§ Description of the task
Using the records below, filter for lines that contain the string "element" and copy them out.

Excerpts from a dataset

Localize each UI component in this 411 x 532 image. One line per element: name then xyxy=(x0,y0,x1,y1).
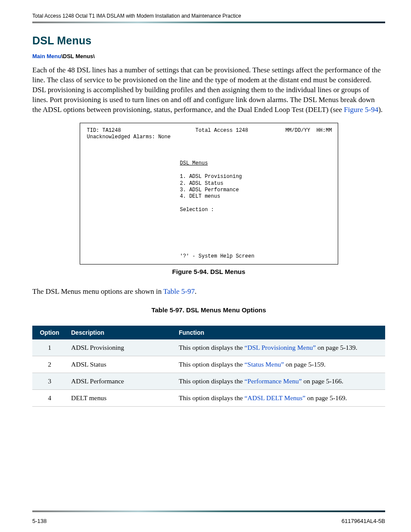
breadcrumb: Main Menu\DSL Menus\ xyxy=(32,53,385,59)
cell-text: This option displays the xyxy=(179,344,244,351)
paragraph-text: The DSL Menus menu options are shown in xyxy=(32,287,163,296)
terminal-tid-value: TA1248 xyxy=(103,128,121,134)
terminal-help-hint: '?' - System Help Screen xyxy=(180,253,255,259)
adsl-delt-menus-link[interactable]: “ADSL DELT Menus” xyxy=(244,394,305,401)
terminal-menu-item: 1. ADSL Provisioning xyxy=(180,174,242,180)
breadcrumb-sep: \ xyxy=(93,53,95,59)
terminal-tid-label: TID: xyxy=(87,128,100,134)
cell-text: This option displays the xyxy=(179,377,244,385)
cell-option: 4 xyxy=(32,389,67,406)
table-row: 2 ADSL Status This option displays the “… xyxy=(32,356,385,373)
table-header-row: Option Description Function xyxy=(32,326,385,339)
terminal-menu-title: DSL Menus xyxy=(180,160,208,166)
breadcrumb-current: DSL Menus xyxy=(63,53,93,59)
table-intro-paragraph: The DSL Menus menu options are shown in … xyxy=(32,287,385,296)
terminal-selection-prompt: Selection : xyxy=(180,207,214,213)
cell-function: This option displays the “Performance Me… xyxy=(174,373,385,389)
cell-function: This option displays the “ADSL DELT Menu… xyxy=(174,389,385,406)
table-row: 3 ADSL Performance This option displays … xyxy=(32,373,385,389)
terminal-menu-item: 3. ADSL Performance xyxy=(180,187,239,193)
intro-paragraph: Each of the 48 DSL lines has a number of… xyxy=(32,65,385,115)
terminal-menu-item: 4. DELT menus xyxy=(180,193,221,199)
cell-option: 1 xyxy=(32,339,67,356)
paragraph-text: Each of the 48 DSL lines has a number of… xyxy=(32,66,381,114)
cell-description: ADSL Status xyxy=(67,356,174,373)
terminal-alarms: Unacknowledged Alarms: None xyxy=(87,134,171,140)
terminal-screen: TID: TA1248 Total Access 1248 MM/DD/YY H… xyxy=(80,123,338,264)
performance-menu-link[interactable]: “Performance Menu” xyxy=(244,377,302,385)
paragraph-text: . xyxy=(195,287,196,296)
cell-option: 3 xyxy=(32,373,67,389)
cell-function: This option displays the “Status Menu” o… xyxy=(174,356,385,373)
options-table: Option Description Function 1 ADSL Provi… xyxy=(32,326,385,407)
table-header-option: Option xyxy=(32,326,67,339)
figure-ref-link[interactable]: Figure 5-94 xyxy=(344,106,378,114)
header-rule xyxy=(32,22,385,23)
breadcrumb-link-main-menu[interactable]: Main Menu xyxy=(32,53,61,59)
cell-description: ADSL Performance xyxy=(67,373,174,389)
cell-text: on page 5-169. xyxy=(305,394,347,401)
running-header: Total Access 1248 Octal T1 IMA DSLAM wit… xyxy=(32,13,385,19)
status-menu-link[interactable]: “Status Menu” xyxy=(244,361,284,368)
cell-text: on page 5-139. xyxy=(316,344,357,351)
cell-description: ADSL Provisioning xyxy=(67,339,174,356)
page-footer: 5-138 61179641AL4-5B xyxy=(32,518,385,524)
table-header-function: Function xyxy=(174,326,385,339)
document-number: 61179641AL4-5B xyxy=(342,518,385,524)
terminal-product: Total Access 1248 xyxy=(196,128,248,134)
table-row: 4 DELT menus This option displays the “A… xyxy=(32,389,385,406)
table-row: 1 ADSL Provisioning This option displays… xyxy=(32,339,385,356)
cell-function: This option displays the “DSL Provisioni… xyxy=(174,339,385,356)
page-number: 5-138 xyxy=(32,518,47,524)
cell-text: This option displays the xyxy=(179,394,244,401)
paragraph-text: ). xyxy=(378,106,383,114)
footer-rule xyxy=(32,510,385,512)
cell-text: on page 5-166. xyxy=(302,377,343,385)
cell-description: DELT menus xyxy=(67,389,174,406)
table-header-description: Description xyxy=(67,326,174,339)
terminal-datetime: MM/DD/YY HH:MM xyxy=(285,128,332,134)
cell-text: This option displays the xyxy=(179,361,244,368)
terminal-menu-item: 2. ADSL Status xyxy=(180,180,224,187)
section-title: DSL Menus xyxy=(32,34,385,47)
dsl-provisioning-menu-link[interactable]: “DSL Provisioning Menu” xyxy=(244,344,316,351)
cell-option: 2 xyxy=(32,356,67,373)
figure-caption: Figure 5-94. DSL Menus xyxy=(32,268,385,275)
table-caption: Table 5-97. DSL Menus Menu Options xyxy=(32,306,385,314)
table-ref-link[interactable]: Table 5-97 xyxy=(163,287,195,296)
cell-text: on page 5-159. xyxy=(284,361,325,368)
---
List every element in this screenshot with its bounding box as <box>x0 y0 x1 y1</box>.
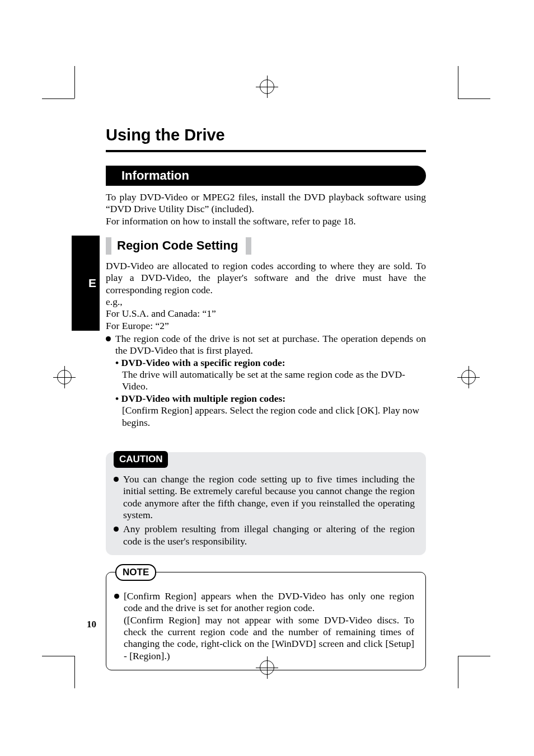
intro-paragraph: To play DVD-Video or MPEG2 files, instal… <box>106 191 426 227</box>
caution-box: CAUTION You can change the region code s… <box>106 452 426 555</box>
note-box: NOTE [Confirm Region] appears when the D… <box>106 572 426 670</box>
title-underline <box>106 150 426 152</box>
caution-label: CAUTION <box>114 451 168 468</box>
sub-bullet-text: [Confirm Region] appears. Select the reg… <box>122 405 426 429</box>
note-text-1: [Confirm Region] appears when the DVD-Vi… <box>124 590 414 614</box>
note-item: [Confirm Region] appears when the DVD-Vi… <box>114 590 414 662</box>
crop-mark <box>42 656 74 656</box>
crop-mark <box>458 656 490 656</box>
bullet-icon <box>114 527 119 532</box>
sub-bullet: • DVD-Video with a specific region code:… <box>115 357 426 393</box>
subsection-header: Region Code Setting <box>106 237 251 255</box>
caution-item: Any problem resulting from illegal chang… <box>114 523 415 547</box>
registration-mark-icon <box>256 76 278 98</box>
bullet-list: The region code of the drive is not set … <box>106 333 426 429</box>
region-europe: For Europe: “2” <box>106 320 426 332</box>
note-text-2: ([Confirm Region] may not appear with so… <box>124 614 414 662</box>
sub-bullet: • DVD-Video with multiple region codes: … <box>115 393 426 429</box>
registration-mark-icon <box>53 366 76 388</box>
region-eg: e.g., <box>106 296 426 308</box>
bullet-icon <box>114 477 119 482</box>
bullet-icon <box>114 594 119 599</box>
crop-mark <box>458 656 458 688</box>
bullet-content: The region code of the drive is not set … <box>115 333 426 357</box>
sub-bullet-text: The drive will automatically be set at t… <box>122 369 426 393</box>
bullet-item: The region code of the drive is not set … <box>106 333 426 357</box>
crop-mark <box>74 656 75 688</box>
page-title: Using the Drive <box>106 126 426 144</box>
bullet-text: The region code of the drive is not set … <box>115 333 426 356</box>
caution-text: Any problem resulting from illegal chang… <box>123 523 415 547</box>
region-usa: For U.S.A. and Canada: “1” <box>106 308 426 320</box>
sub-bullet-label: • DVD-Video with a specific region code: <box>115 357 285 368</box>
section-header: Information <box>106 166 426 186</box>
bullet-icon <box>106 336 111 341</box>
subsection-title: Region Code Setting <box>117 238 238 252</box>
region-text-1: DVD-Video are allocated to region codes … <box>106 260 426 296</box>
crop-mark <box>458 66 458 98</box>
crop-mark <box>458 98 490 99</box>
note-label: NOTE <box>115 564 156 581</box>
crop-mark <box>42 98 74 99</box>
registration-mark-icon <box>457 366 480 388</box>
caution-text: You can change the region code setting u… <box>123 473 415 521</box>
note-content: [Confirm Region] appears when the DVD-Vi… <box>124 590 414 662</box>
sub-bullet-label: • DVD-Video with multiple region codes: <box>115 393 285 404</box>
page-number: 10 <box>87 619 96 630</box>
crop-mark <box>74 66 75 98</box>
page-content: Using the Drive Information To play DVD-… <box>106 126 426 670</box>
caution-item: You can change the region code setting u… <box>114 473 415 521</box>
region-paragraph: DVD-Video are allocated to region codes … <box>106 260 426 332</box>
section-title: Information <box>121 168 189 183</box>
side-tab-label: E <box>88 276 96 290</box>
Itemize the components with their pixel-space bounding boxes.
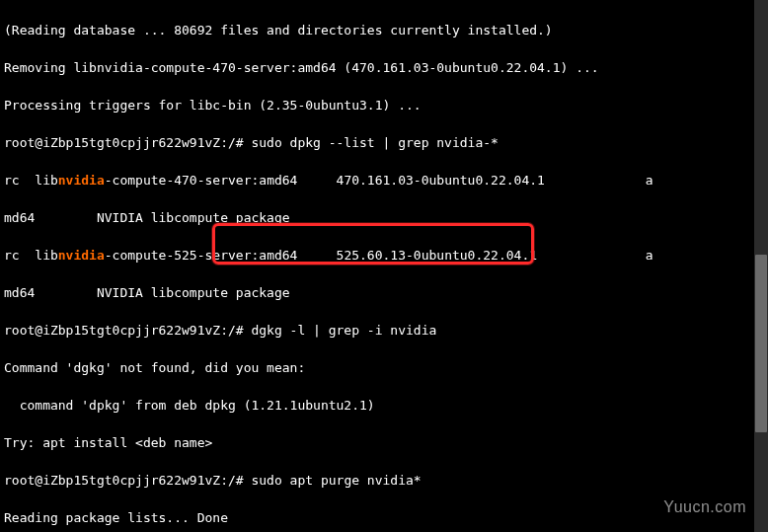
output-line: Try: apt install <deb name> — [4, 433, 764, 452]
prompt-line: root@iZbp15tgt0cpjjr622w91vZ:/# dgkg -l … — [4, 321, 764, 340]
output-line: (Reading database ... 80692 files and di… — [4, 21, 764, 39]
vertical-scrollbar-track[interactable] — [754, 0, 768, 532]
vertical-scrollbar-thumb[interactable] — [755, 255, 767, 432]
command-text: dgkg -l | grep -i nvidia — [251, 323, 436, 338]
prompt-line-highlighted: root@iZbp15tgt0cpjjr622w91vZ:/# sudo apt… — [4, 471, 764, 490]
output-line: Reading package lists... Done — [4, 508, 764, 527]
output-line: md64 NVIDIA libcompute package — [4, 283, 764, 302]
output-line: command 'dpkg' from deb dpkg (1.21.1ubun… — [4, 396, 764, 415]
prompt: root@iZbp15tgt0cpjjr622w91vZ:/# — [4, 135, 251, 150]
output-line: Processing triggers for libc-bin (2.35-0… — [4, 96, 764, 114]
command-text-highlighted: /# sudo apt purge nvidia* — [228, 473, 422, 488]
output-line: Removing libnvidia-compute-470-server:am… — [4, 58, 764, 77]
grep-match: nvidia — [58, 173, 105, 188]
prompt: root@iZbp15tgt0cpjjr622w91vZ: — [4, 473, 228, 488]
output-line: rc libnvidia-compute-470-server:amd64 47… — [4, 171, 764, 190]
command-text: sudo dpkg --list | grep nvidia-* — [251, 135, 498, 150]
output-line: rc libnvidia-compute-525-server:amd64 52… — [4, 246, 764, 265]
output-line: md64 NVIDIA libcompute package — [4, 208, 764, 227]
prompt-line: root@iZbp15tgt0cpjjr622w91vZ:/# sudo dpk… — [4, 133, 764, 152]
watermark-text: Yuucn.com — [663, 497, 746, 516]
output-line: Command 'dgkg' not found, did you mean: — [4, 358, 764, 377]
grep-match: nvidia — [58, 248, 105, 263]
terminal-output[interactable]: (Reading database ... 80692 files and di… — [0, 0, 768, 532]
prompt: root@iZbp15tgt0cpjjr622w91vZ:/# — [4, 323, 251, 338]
---
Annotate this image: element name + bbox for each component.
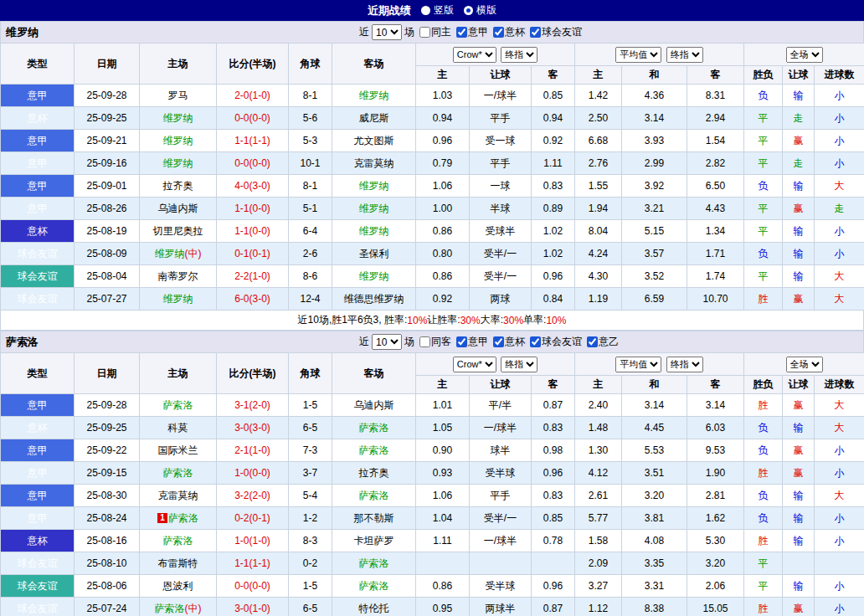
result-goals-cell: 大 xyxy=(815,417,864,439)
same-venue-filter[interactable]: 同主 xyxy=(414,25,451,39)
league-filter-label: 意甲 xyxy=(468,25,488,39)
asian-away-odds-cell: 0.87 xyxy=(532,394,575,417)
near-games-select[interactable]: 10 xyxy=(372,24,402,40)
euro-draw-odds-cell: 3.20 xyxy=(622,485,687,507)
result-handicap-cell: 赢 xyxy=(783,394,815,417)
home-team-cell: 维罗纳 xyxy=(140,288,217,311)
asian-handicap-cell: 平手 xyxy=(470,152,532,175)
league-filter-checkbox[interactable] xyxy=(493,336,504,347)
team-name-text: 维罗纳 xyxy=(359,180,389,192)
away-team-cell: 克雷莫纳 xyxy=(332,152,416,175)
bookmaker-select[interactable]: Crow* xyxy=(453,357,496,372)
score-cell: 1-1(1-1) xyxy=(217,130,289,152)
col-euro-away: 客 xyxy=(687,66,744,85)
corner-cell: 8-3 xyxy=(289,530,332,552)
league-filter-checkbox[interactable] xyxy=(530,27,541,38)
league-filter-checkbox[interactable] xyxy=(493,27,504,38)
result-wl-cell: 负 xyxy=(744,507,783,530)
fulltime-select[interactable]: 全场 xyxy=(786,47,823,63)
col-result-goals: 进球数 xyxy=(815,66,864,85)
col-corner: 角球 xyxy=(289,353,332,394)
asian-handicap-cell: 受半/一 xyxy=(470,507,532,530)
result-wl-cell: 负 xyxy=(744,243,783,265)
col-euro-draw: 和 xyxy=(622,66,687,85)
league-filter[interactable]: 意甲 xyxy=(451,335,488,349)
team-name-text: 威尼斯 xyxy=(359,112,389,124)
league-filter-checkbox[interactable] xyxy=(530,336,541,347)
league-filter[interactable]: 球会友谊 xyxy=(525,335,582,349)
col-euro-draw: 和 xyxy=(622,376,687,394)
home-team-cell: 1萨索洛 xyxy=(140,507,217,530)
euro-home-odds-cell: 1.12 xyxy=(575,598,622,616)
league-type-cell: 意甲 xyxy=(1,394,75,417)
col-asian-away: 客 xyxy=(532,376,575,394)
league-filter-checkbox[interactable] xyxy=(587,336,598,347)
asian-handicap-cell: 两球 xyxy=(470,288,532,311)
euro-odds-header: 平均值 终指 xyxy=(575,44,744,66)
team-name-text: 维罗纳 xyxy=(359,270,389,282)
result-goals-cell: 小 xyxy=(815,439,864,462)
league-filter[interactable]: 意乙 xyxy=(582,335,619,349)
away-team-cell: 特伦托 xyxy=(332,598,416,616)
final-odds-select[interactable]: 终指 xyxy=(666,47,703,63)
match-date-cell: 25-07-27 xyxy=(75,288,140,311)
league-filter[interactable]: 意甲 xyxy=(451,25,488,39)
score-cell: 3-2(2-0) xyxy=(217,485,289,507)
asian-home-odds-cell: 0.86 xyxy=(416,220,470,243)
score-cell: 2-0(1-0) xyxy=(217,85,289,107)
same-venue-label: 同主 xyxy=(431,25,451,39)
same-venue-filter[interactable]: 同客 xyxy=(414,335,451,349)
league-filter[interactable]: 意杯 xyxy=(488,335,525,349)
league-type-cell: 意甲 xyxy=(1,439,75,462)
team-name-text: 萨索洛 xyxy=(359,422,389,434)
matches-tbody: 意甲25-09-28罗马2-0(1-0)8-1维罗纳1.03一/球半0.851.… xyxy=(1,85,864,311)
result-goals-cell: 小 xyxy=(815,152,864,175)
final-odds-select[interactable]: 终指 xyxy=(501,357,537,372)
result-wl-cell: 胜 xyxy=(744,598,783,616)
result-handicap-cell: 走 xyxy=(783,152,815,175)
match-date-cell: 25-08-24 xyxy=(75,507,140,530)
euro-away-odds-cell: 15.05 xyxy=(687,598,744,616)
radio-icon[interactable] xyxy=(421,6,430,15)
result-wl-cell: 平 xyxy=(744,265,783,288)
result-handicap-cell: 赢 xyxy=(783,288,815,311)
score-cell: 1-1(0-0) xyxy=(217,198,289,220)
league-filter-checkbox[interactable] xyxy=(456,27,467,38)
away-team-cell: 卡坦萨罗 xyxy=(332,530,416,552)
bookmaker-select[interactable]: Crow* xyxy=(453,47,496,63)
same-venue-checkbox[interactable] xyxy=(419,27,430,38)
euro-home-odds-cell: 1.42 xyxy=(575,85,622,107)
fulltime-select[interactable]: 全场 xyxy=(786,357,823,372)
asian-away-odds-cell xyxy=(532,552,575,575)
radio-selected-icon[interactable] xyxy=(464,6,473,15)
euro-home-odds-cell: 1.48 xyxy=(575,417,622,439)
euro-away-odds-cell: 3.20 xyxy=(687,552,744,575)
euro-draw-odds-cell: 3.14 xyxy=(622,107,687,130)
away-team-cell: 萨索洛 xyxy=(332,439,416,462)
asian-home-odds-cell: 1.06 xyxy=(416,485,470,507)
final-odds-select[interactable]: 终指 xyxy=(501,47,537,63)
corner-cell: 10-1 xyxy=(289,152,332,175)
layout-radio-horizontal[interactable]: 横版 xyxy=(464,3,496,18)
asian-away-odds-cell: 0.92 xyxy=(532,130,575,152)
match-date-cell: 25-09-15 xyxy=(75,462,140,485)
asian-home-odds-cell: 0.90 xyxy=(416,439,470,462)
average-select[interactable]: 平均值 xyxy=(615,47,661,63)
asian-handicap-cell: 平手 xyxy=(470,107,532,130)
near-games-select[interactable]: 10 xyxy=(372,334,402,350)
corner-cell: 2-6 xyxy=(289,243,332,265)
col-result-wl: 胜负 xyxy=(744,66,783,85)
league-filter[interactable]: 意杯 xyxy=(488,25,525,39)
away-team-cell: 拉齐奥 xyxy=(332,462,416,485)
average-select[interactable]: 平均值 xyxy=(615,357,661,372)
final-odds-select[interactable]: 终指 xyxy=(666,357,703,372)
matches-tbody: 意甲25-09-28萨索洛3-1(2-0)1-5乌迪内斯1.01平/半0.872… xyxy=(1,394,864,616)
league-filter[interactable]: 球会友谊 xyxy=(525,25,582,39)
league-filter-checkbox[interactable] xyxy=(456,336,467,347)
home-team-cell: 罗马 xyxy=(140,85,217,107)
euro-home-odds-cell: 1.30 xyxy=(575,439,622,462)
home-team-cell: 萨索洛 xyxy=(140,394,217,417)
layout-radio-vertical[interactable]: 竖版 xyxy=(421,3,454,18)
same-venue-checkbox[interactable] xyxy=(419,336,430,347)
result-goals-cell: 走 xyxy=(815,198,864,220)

§ Exercise result
Localize each UI component in this 411 x 532 image. One line per element: name then xyxy=(x0,y0,x1,y1).
List every element in this screenshot with its bounding box as <box>x0 y0 x1 y1</box>.
Annotate this image: element name + bbox for each component.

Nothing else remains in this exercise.